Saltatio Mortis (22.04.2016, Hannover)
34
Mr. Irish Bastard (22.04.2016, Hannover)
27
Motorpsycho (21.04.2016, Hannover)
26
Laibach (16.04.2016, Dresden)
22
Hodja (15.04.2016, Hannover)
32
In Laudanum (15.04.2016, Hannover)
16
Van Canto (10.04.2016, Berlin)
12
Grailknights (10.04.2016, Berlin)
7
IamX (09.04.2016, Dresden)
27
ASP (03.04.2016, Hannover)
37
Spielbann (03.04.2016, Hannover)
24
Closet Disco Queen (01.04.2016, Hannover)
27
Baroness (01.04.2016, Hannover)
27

_ _ _

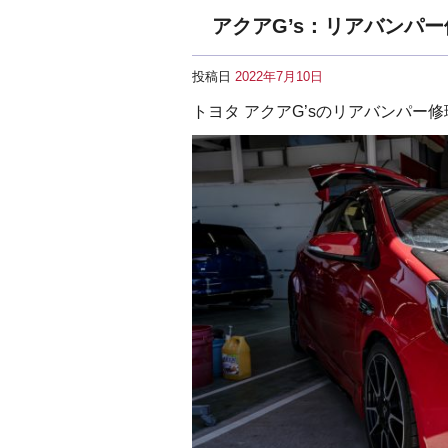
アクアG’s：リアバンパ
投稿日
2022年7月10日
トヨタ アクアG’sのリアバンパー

_ _ _

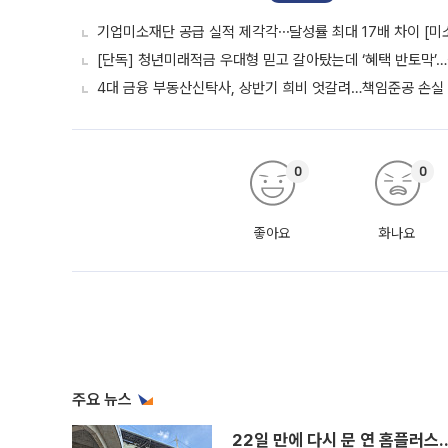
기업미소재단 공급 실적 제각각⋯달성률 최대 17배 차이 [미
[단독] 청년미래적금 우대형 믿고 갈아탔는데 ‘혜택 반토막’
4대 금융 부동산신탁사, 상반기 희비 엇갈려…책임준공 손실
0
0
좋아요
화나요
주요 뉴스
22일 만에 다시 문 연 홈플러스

_ _ _

Search the entries for "Dresden" and show every line that has it.

Laibach (16.04.2016, Dresden)
IamX (09.04.2016, Dresden)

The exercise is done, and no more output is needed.